Baker shoots his cast with tremendous sympathy, never victimising or pitying them, while also managing to circumvent any accusations of anthropological fetishism. This intimacy was enabled by Baker’s decision to film on iPhones outfitted with anamorphic lens, although you’d never guess from the finished project. Shot in widescreen, Tangerine looks beautiful, and has clearly been edited and worked on in post-production by someone who appreciates the tactile qualities of celluloid, with each frame saturated with the energy and entropy of the streets; indeed LA has rarely looked this beautiful. Polanski once said that “Los Angeles is the most beautiful city in the world” before adding a slight addendum – “provided it’s seen at night, from a distance”.
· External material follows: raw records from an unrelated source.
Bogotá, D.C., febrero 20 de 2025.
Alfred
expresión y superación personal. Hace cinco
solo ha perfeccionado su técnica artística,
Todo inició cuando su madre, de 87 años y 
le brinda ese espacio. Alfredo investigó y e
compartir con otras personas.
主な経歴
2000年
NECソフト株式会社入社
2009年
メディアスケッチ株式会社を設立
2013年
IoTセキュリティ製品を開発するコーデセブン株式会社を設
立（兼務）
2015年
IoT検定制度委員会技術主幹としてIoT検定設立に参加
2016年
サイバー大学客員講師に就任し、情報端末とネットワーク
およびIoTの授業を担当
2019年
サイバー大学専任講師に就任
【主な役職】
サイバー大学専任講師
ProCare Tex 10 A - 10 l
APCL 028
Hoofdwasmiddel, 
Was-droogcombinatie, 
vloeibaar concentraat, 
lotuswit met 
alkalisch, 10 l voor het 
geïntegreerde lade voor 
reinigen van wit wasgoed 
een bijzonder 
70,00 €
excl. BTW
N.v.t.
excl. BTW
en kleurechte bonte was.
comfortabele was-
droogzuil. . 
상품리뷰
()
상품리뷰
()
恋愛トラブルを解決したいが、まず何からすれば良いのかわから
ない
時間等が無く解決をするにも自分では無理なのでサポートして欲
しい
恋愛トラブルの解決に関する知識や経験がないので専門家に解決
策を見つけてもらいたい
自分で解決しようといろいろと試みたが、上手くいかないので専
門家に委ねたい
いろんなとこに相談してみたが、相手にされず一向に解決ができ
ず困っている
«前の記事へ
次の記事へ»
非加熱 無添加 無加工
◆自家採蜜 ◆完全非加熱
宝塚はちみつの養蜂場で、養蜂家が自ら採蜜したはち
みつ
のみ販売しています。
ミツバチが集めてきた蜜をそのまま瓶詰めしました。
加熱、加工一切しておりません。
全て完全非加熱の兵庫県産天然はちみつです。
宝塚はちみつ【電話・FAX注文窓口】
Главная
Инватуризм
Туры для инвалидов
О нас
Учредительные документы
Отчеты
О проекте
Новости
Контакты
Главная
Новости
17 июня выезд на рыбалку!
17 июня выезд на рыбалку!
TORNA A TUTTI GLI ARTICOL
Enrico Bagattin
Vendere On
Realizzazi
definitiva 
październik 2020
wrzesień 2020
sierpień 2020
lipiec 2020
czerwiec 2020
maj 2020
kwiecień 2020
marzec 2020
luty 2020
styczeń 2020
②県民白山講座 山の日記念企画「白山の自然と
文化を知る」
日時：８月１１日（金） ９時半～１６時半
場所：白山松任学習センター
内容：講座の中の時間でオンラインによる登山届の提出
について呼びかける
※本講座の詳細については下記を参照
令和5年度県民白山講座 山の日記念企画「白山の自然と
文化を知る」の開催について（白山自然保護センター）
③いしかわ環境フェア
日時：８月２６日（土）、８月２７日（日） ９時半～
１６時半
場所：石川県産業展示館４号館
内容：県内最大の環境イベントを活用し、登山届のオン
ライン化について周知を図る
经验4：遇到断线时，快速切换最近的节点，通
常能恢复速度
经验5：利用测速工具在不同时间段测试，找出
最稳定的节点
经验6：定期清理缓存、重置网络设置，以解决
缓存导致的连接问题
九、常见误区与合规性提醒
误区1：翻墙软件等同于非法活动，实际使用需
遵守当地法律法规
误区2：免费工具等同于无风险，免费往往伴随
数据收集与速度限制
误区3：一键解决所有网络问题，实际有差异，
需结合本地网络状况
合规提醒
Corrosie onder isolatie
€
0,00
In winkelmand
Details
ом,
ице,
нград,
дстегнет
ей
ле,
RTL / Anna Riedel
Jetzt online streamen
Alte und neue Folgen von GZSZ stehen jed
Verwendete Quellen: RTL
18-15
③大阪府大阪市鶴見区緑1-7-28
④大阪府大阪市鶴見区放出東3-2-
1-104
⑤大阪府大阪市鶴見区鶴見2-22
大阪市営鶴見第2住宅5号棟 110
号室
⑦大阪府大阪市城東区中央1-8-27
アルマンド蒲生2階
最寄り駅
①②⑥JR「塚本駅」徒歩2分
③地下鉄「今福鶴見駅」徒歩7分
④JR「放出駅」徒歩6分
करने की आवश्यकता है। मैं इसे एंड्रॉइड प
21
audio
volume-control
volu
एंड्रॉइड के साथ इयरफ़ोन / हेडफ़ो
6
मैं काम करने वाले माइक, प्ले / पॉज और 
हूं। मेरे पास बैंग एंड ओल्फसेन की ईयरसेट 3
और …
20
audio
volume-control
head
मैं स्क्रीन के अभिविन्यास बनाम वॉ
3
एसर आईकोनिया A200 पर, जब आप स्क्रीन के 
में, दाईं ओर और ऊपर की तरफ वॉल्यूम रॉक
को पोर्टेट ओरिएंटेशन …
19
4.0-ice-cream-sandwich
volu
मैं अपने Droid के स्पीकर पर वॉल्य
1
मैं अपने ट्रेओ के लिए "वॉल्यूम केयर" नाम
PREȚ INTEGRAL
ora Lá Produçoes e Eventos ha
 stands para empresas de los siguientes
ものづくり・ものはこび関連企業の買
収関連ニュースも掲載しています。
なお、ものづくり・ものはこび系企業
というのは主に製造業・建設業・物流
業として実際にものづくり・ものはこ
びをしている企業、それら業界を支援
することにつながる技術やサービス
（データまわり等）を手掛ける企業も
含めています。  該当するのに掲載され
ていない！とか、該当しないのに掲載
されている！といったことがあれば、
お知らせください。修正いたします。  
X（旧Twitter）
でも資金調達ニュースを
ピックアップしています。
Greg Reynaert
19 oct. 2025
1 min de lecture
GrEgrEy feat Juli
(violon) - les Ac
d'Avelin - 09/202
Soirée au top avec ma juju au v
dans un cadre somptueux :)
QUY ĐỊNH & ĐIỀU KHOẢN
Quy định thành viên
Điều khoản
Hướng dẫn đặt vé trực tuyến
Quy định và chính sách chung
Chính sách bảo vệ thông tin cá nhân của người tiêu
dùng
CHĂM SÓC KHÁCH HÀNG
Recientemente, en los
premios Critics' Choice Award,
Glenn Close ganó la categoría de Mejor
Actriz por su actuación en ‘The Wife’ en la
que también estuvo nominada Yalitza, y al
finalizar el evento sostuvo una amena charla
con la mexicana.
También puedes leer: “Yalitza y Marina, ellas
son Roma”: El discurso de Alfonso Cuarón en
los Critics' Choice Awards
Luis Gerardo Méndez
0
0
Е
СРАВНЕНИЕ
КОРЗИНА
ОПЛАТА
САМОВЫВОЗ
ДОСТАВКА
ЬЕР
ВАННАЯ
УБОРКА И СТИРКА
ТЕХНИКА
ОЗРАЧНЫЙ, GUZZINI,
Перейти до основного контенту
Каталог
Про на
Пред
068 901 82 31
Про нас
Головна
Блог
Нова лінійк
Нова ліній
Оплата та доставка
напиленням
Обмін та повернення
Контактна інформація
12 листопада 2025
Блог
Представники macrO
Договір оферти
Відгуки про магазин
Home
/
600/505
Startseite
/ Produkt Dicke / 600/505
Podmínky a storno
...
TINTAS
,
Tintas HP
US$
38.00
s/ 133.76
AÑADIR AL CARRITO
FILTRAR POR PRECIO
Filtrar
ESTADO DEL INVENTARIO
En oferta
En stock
Baker introduces a third character to give the story more depth, Razmik (Baker regular Karren Karagulian) an Armenian cab driver who’s also one of Sin-Dee and Alexandra’s regular customers. Whilst Sin-Dee acts as a passport to Tinseltown’s less glamorous neighbourhoods, Razmik’s cab gives us a chance to explore the city from a distance and allows the film to develop into a larger study of LA. Thanks to Hollywood, LA is often referred to as the world’s most photographed city, but by presenting us with a more representational depiction of its streets Baker allows the audience to look behind the cinematic caricature, an image he beautifully juxtaposes with the lives of his marginalised, and similarly misrepresented cast.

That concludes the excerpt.